Records supplied:
....
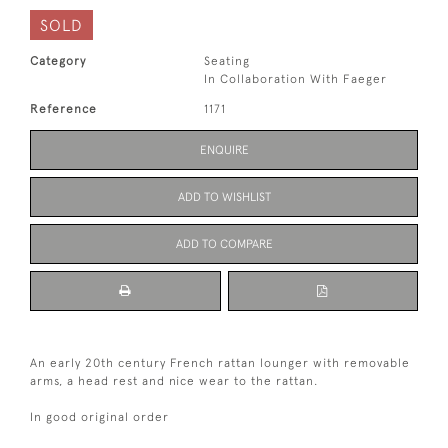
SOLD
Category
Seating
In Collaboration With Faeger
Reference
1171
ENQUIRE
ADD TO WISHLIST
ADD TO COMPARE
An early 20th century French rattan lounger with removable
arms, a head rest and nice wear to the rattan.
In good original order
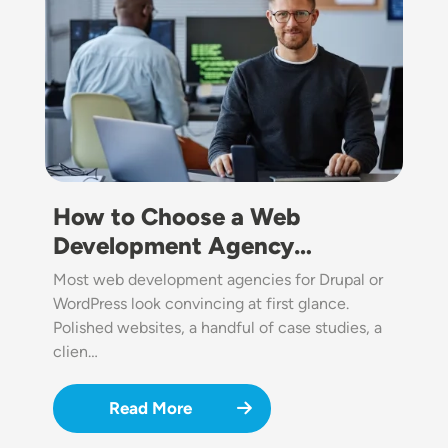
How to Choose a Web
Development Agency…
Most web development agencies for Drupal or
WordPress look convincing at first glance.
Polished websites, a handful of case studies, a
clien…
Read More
....
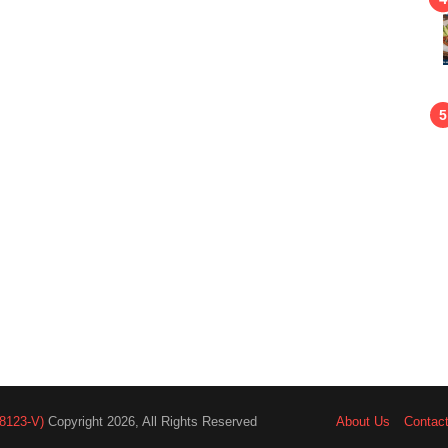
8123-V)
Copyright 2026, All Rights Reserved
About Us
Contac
....
Exercise prompt: Your answer is a single number: the count of lines in the records holding the string "rattan".

Output of the task: 2